Hezbollah waged an Iranian war with Syrian backing. It knew how to start it, but it won’t know how it will end. The forces unleashed in this conflict have been unpredictable including Israel, Lebanon’s politics, the Arab Governments, and the international community. Hezbollah and its regional allies have spoken of “surprises” to come. In fact the latter are pretty much predictable: more rockets on and suicide attacks in Israel, coup d’Etat in Lebanon, and obviously international terrorism, including in the West.

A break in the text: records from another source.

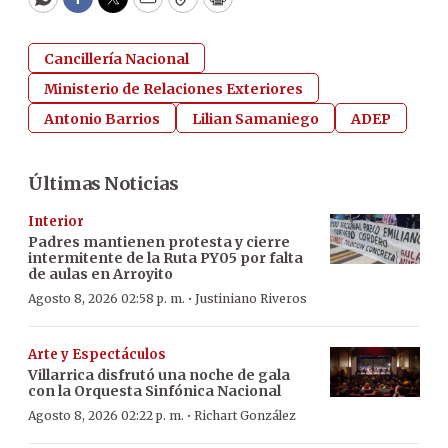
WhatsApp
Facebook
Twitter
Email
Copy
Print
Cancillería Nacional
Ministerio de Relaciones Exteriores
Antonio Barrios
Lilian Samaniego
ADEP
Últimas Noticias
Interior
Padres mantienen protesta y cierre
intermitente de la Ruta PY05 por falta
de aulas en Arroyito
·
Agosto 8, 2026 02:58 p. m.
Justiniano Riveros
Arte y Espectáculos
Villarrica disfrutó una noche de gala
con la Orquesta Sinfónica Nacional
·
Agosto 8, 2026 02:22 p. m.
Richart González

But “surprises” could also happen to Hezbollah. The “Waad al sadeq” operation may not be the only miscalculation by Secretary Hassan Nasrallah. The future of Hezbollah’s war is as uncertain as the fate of the organization.

Dr Walid Phares is the author of the newly released book Future Jihad. He is also a senior fellow with the Foundation for the Defense of Democracies in Washington DC.